Alma, Corazón y Salsa (Live at Gran Teatro Nacional) is a live album by Peruvian musicians Tony Succar and Mimy Succar. It was recorded at the Gran Teatro Nacional in Lima, Peru, and released on August 16, 2024, through Unity Entertainment. The album brought together original songs and covers, and highlighted its combination of salsa, bolero and Afro-Peruvian elements.

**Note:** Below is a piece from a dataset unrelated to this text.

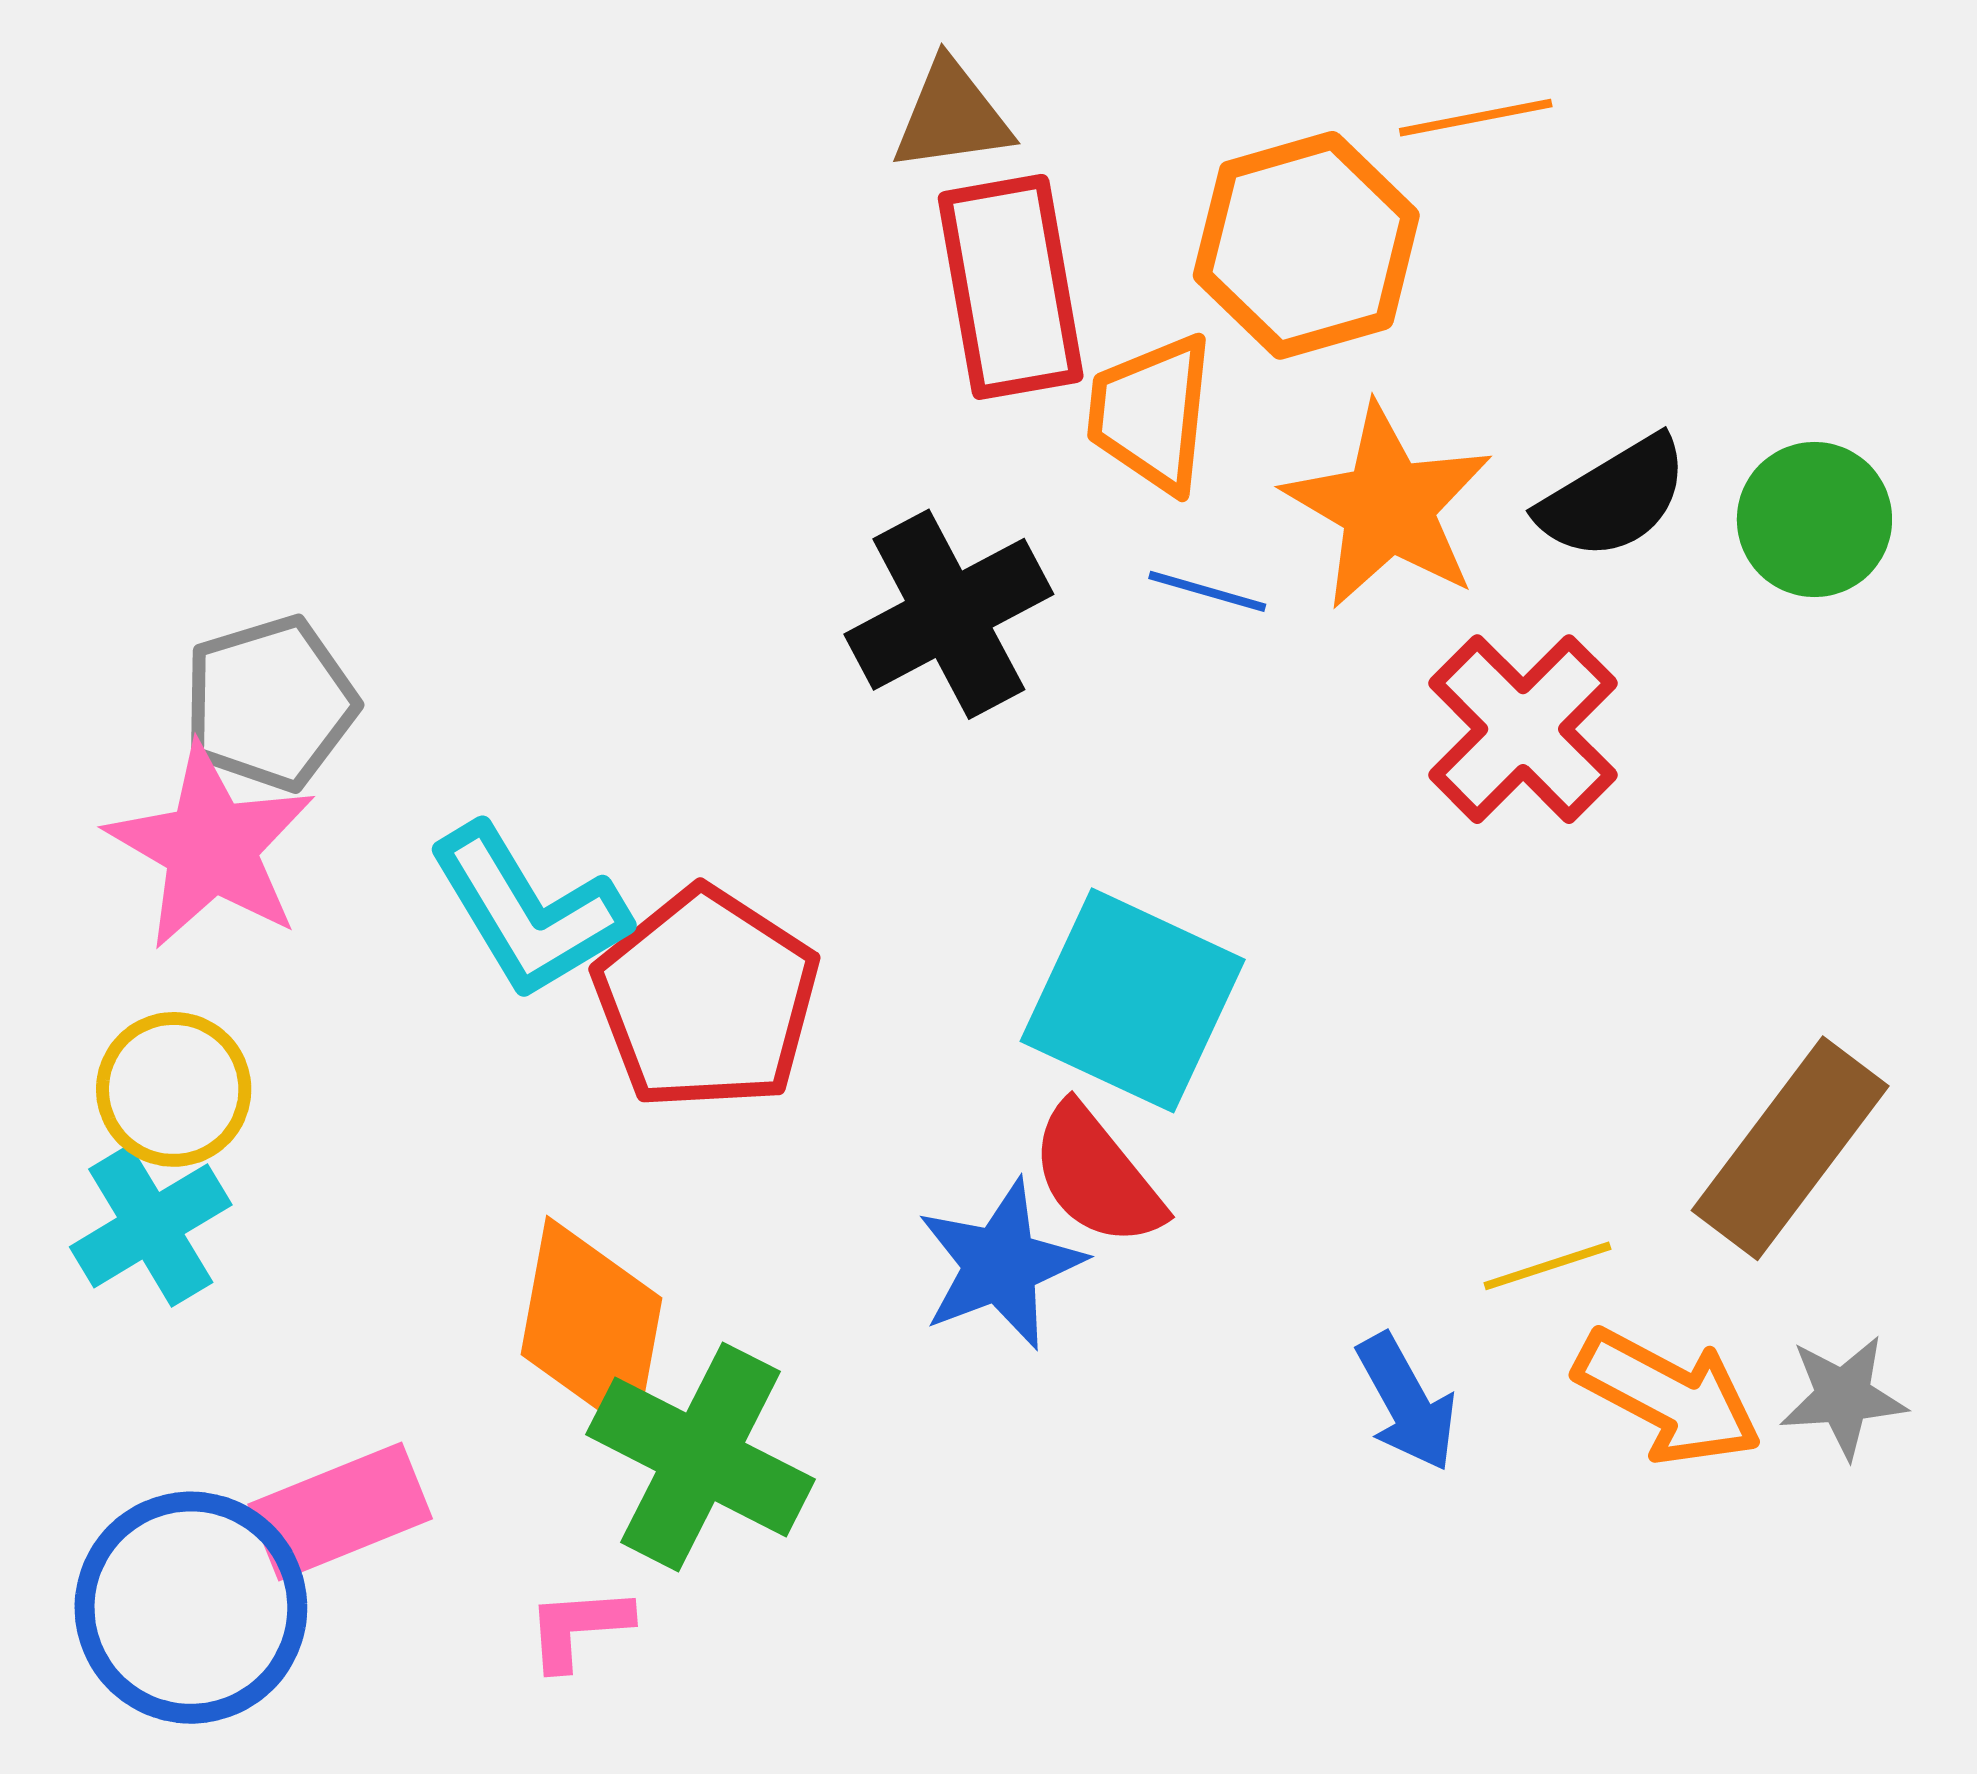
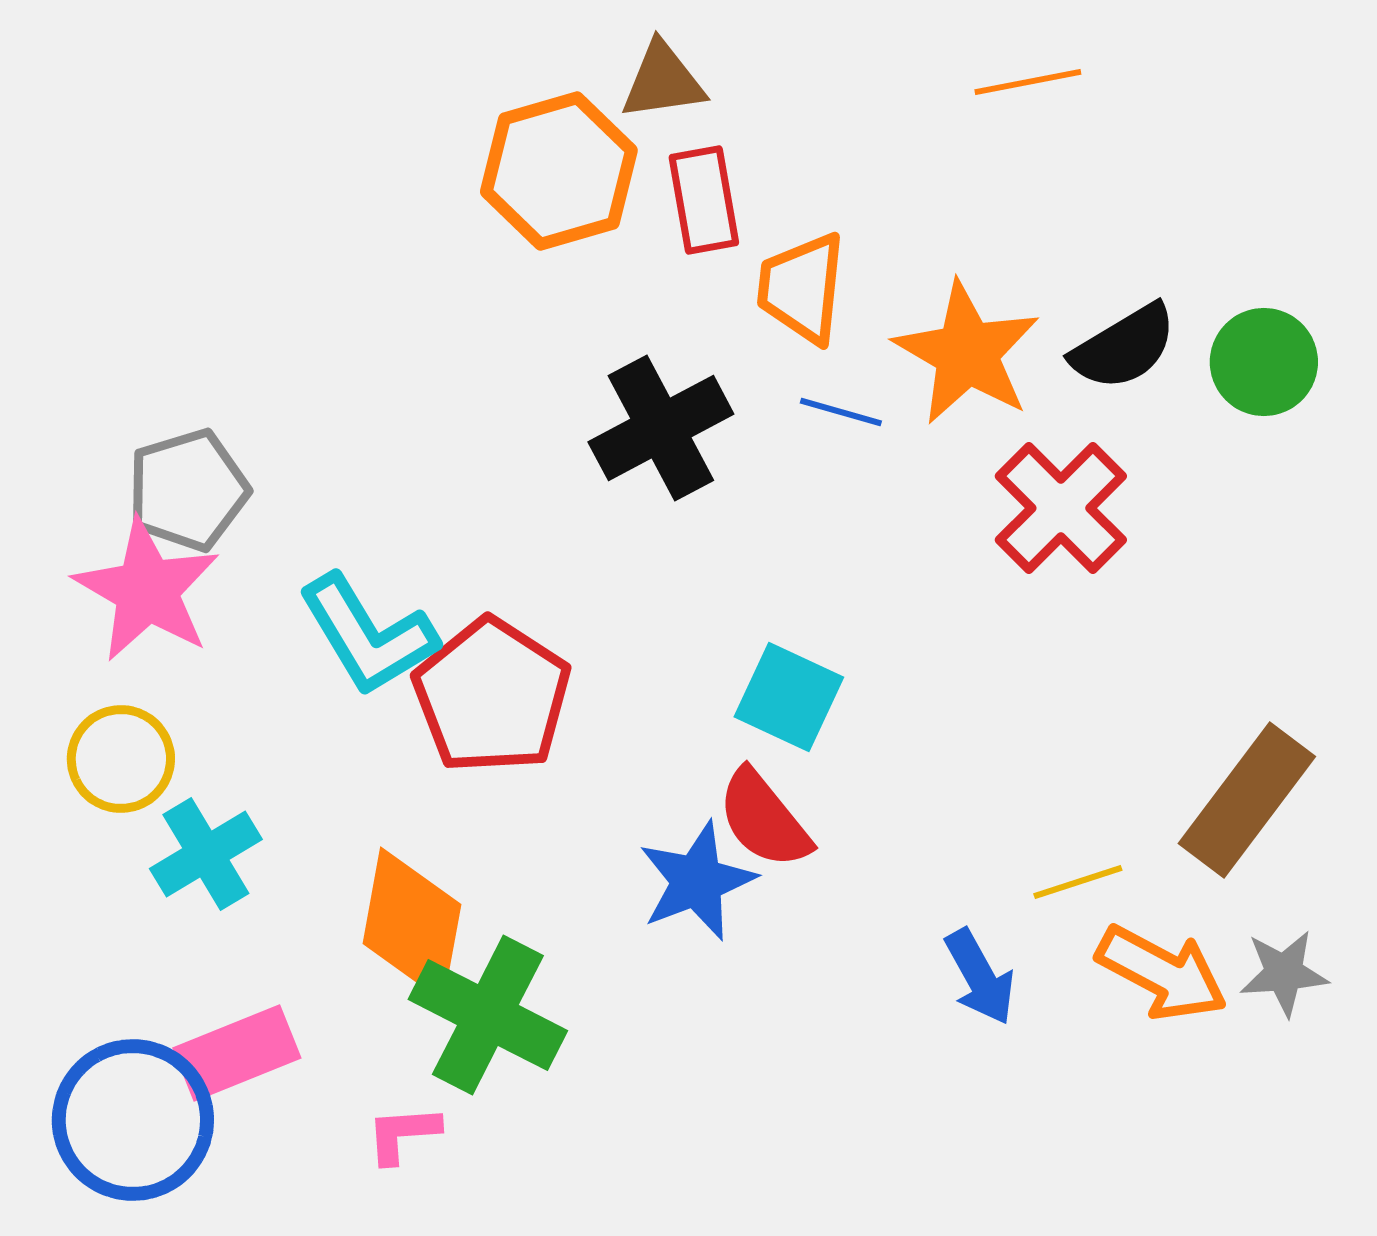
orange hexagon: (1306, 245) -> (559, 171), moved
red rectangle: (1011, 287) -> (704, 200), size x0.7
cyan square: (1133, 1000) -> (789, 697), size x0.7
cyan cross: (151, 1226) -> (206, 854), moved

The album won the Grammy Award for Best Tropical Latin Album at the 67th Annual Grammy Awards in 2025.

== Background ==
Tony Succar, a Peruvian-American producer and percussionist, has been known for blending Latin genres with orchestral and contemporary arrangements. The collaboration with his mother, singer Mimy Succar, highlights a multigenerational musical partnership rooted in traditional Latin music styles.

== Release ==
Apple Music lists the album as a 14-track release issued on August 16, 2024, with a total length of 1 hour and 29 minutes, and credits it to Unity Entertainment. Qobuz also lists the release under Unity Entertainment Corp., with an August 2024 release date.